It is rel­a­tively easy to iden­tify rela­tion­ships between data points. How­ever, the pres­ence of a rela­tion­ship does not imply that the data points or events caused each other.  The idea that cor­re­la­tion implies cau­sa­tion is a com­mon fal­lacy that not only occurs with ana­lyt­ics, but in busi­ness deci­sions, aca­d­e­mic research, and media sto­ries. Think for a moment – Have you ever read an arti­cle or saw a news story where the con­clu­sion did not sit right? There was prob­a­bly an assump­tion about an effect as a result of other facts being related.

Con­sider this anal­ogy. In a par­tic­u­lar city, research showed a strong, pos­i­tive rela­tion­ship between ice cream sales and crime. When sales went up, so did crime and vice versa. Does this mean that buy­ing ice cream causes crime? Or is there some other fac­tor involved, such as weather or time? Peo­ple pur­chase more ice cream in warmer months. Peo­ple are also out­side more in warmer months with their homes unat­tended for longer peri­ods of time. If you incor­rectly assume that ice cream causes crime, would you stop the sale of ice cream in order to com­bat crime? As a result of other vari­ables and incom­plete con­text, it is dif­fi­cult to jus­tify a causal reac­tion between ice cream and crime.
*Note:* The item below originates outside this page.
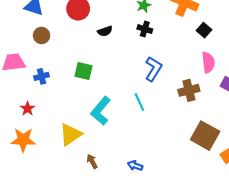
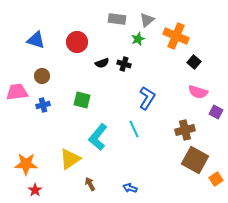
black cross: (145, 29) -> (124, 64), moved
brown circle: (42, 35) -> (42, 76), moved
pink semicircle: (208, 62) -> (198, 92), turned 114
brown cross: (189, 90) -> (185, 130), moved
red star: (28, 109) -> (35, 190), moved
What is Cor­re­la­tion and Causation?

To under­stand the dif­fer­ence between cor­re­la­tion and cau­sa­tion, let’s start with the def­i­n­i­tions. Cor­re­la­tion indi­cates a rela­tion­ship between two vari­ables, usu­ally found in sta­tis­tics. The most com­mon form or cor­re­la­tion is Pearson’s prod­uct moment, which pro­duces a coef­fi­cient “r” that describes the strength and direc­tion of a lin­ear rela­tion­ship between two vari­ables. For exam­ple, there may be a strong, pos­i­tive rela­tion­ship between email sends and site vis­its as a result of r=.93.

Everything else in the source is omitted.